In the 2010–11 KNVB Cup it reached the quarterfinals where it lost 6–0 against RKC Waalwijk. Subsequent season, 2011–12 KNVB Cup, it lost 3–1 in the 2nd round against AFC Ajax.

In 2011 Noordwijk won the section championship after the decisive game, watched by 6000 spectators, against Quick Boys ended with a 1–0 victory. However the safe with the cash income was stolen and the proceedings of the game vanished. Noordwijk promoted from the Hoofdklasse to the newly formed Topklasse, now known as Derde Divisie. In 2012 Noordwijk ended in a strong fourth position but results in the Topklasse then deteriorated. In 2013 Noordwijk finished 9th. In 2014 the club relegated back to the Hoofdklasse from the 13th place in the Topklasse, after losing games against top team from the Hoofdklasse.

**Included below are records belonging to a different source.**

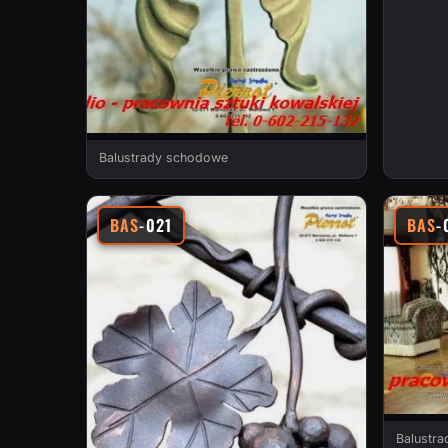
Balustrady schodowe
BAS
-021
BAS
-
Balustr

In 2012 Noordwijk lost 0–8 in practice game against the first squad of AFC Ajax. In 2013, the club was joined by keeper Joe van der Sar, the son of Edwin, who joined from the AFC Ajax youth, a career move similar the one taken by father Edwin in 1990. Joe van der Sar played in Noordwijk until 2017, gradually losing his opening position over time, then left to Young ADO Den Haag.

In 2016, Champions League winner Edwin van der Sar came out of retirement to play a single match for VV Noordwijk, when it suffered an injury crisis. He saved a penalty and conceded a goal in the match as it drew 1–1 with Jodan Boys.

In August 2017 it played against IJsselmeervogels and Fortuna Sittard in the 2017–18 KNVB Cup.

=== 2020s: Tweede Divisie ===
Since 2020, VV Noordwijk plays in the Tweede Divisie, the highest amateur level in the Netherlands.